E aqui, obviamente, cabe uma explicação sobre a razão pela qual o blogueiro afirma isso. Não pelo motivo que eu não vi Amaury Pasos e Wlamir Marques, gênios do basquete brasileiro, bicampeões mundiais, duas vezes medalhista olímpicos e com mais um punhado de conquistas, nem pelo fato de Oscar Schmidt, Hall da Fama e outro monstro do esporte, ter marcas individuais magníficas mas poucas conquistas coletivas. O fato, pra mim e respeitando a opinião contrária, é que ninguém conjugou melhor o duo seleção + time como Ginóbili, brilhante e vencedor ao extremo nas duas esferas.

O garoto que saiu cedo, cedinho, de Bahia Blanca, na Argentina, sua cidade-natal, rumou para o Reggio Calabria. De cara, promoção da segunda para a primeira divisão na Liga Italiana em 1999. Em seguida, transferência para o gigante Bologna. No tempo em que atuou por lá, Manu, que jogava com a 6, foi campeão da Euroliga em 2001, MVP das finais da Euro e 2X MVP da Liga Italiana.

Isso tudo com 23, 24 anos. Sempre com sua canhota matadora. Sempre com seu instinto decisivo. Sempre sem temer a nada e nem a ninguém. Jogava por um timaço, comandado por Ettore Messina, o mesmo cara que depois tornou-se assistente dele no San Antonio Spurs, e parecia não se incomodar com o fato de os veteranos terem a alcunha de decidir as partidas. A bola parava em sua mão, o mundo congelava, Manu só parava na cesta ou para uma bandeja límpida ou para uma enterrada feroz (na época ele enterrava – época que a Euroliga passava por aqui aliás…).

No meio desse período italiano, seu nome começou a chamar atenção da NBA. O San Antonio Spurs foi pra Austrália ver um Mundial Juvenil disposto a escolher Lucas Victoriano, também ala-armador argentino. Se apaixonou por Manu Ginóbili, o selecionando na posição 57 do Draft de 1999 (a antepenúltima aliás). Até jogar na liga norte-americana, Manu daria seu cartão de visitas aos norte-americanos antes. E sem jogar exatamente na liga.

No Mundial de 2002, em Indianápolis, ele guiou a Argentina à decisão, vencendo os EUA com profissionais da NBA pela primeira vez na história (um fiasco colossal dos norte-americanos, derrotados por 87-80 com 15 de Manu), e só não foi campeão porque uma arbitragem desastrosa tirou o ouro dos hermanos contra a Iugoslávia. Na final, aliás, Manu não jogou porque havia se lesionado na semi contra uma Alemanha que tinha Dirk Nowitzki, eterno rival do Dallas Mavs na NBA por longos anos (pouca gente lembra disso).

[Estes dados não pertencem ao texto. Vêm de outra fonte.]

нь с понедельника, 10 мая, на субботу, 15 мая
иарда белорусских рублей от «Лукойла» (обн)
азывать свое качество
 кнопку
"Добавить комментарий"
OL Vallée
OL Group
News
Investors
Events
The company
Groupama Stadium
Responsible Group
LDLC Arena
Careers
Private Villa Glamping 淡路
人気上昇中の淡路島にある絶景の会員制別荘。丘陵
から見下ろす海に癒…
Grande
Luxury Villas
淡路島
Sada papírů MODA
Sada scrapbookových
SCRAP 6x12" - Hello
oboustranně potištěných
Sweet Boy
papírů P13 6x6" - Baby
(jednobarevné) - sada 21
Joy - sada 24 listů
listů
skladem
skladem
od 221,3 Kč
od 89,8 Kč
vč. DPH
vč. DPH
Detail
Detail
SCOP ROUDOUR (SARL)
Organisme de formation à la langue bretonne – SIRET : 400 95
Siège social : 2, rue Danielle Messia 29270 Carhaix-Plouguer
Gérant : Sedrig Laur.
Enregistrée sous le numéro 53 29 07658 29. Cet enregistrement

O troco aos rivais da final perdida em Indianápolis viria 2 anos depois. E com requintes maravilhosos. Manu fez isso aqui, ó:

Foi na estreia de uma Olimpíada que teve roteiro perfeito. Vingança contra os (desde então) sérvios em uma bola contra o estouro do cronômetro de chorar mil vezes, derrota na fase de classificação, semifinal incrível contra os norte-americanos, de novo derrotados pelos platenses (29 pontos em uma das melhores atuações de Ginóbili) e ouro olímpico contra uma Itália que tentou de tudo, mas não conseguiu deter os comandados de Rubén Magnano.

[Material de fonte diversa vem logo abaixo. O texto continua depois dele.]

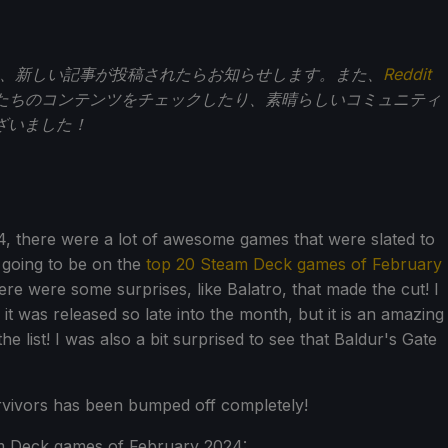
、新しい記事が投稿されたらお知らせします。また、
Reddit
たちのコンテンツをチェックしたり、素晴らしいコミュニティ
ざいました！
, there were a lot of awesome games that were slated to
 going to be on the
top 20 Steam Deck games of February
ere were some surprises, like Balatro, that made the cut! I
 it was released so late into the month, but it is an amazing
e list! I was also a bit surprised to see that Baldur's Gate
rvivors has been bumped off completely!
am Deck games of February 2024:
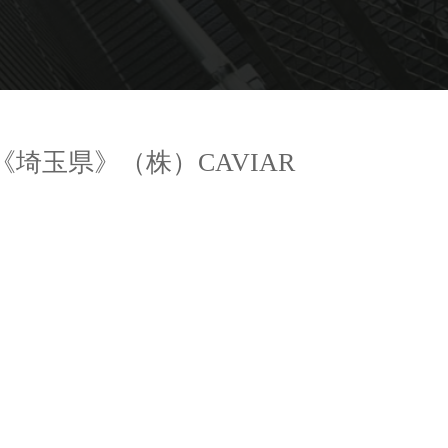
| 《埼玉県》（株）CAVIAR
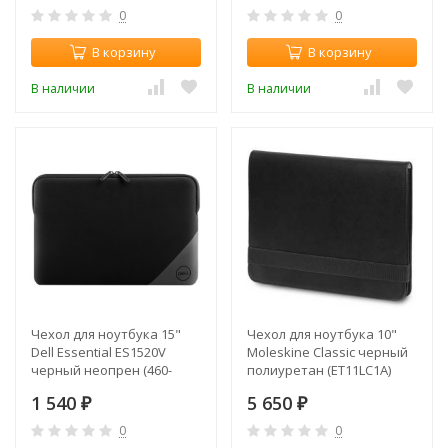
0
0
В корзину
В корзину
В наличии
В наличии
Чехол для ноутбука 15"
Чехол для ноутбука 10"
Dell Essential ES1520V
Moleskine Classic черный
черный неопрен (460-
полиуретан (ET11LC1A)
BCQO)
1 540
5 650
₽
₽
0
0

Manu, o líder máximo, no auge em termos técnicos, psicológicos, físicos e táticos. Ele levitava, jogava como um cara acima dos outros. Era absurdo o que ele fazia com a bola nas mãos mesmo sem espaço, mesmo marcado, mesmo com defendido por dois, três.

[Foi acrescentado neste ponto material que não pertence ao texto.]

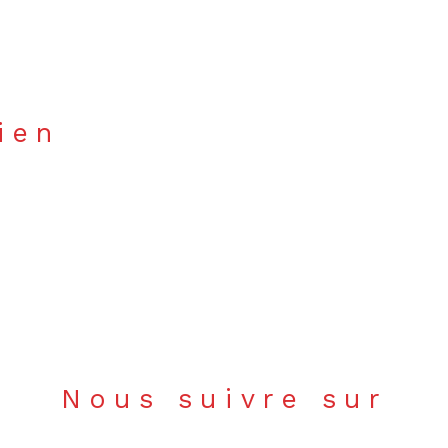
bien
Nous suivre sur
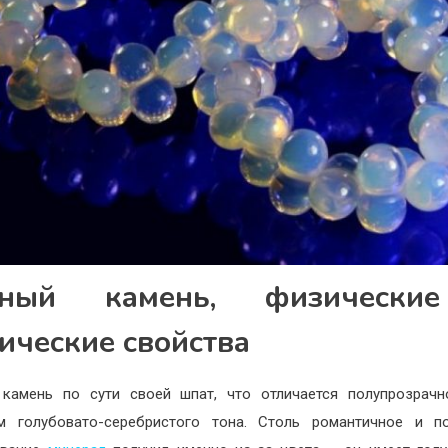
нный камень, физически
ические свойства
камень по сути своей шпат, что отличается полупрозрач
м голубовато-серебристого тона. Столь романтичное и п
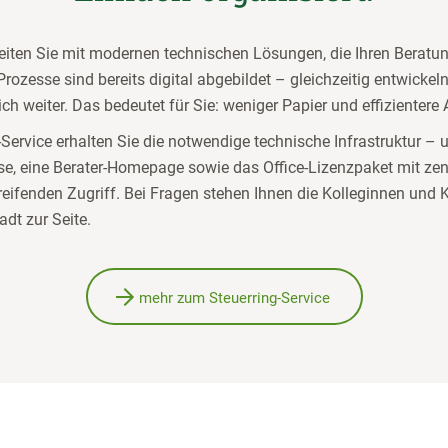
eiten Sie mit modernen technischen Lösungen, die Ihren Beratun
Prozesse sind bereits digital abgebildet – gleichzeitig entwickel
ch weiter. Das bedeutet für Sie: weniger Papier und effizientere 
-Service erhalten Sie die notwendige technische Infrastruktur – 
se, eine Berater-Homepage sowie das Office-Lizenzpaket mit zen
eifenden Zugriff. Bei Fragen stehen Ihnen die Kolleginnen und K
dt zur Seite.
mehr zum Steuerring-Service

Quatro anos depois, em Pequim, o bronze do ala-armador com uma das melhores gerações que o mundo FIBA, de seleções, pode presenciar. A despedida dele da equipe nacional, aqui no Rio de Janeiro e diante de MUITOS torcedores de seu país, também teve um sabor especial, mas ao mesmo tempo recolocando a ordem nas coisas – os EUA simplesmente destruíram a Argentina por 105-78 nas quartas-de-final. O 17 de agosto daquele ano marcou o último dia em que Manu, o gênio, vestiu a camisa platenses.

Ou seja, falei do período dele na Itália (MVP e campeão da Euroliga), da seleção (ouro olímpico, bronze olímpico e vice mundial em 2002) e nem sequer abri o capítulo Spurs em sua vida. Ao lado de Bill Bradley, é o único a conseguir troféu da NBA, Europa e ouro olímpico.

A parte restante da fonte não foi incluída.